Published using Google Docs
Meet the 2024 Mentees: Rachel Moles (Nepali)
Updated automatically every 5 minutes

Meet the 2024 Mentees: Rachel Moles (Nepali)

Rachel Moles will translate a novel by a Nepali author.  

(Image Description: Rachel, a white British woman with long, wavy hair, is shown against a white background. She wears a grey-patterned dress and a silver necklace, and is smiling a little shyly at the camera.)  
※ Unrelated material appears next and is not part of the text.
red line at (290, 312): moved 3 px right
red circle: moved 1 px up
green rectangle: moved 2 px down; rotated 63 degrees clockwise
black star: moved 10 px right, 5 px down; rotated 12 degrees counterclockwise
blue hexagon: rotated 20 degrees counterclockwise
Rachel Moles is a novice translator who lives in the North of England, where she also language-teaches, screen-writes, and acts. She’s very excited to be translating a Nepali novel by a first-time female author, to whose prose, vision, and voice she hopes to do justice. She has long aspired to translate well between Nepali and English (and has done some freelance translation) but until recently was not sufficiently confident of her competence as a reader of the one language, or a writer in the other, to attempt a project of this nature and length. (She’s still a little nervous, but trusts that any shortfall in competence might be obviated through conscientiousness.)  

 

Though a lover of both, she did not pursue either literature or languages academically—she studied philosophy and politics instead—and has ended up in a position to translate from Nepali rather by accident, having been based in Nepal between 2012 and 2020 and done various jobs for organizations like The Carter Center, DFID, and the UN. Her first translations were undertaken in the course of her employment, and so tended to be of newspaper articles and political party press releases. She realized then, in retrospect, that translation had always been a task and challenge she relished, though in school the only routine opportunities were in Latin class. Around the same time, she began reading stories in Nepali, going to see plays in Nepali, and so on. It’s a fascinating, often humbling, experience to become literate in a second language as an adult and then, haltingly, to gain access to a whole new literature.  

 

Rachel is delighted, if a little daunted, to have been selected for the ALTA Emerging Translator Mentorship Program and to have secured such a valuable mentor, at such an early stage in her development, as Manjushree Thapa. It’s somewhat rare for the Nepali-English pairing to be included in such a program, which makes her feel all the more fortunate. Her mentorship is supported by the South Asian Literature in Translation (SALT) Project.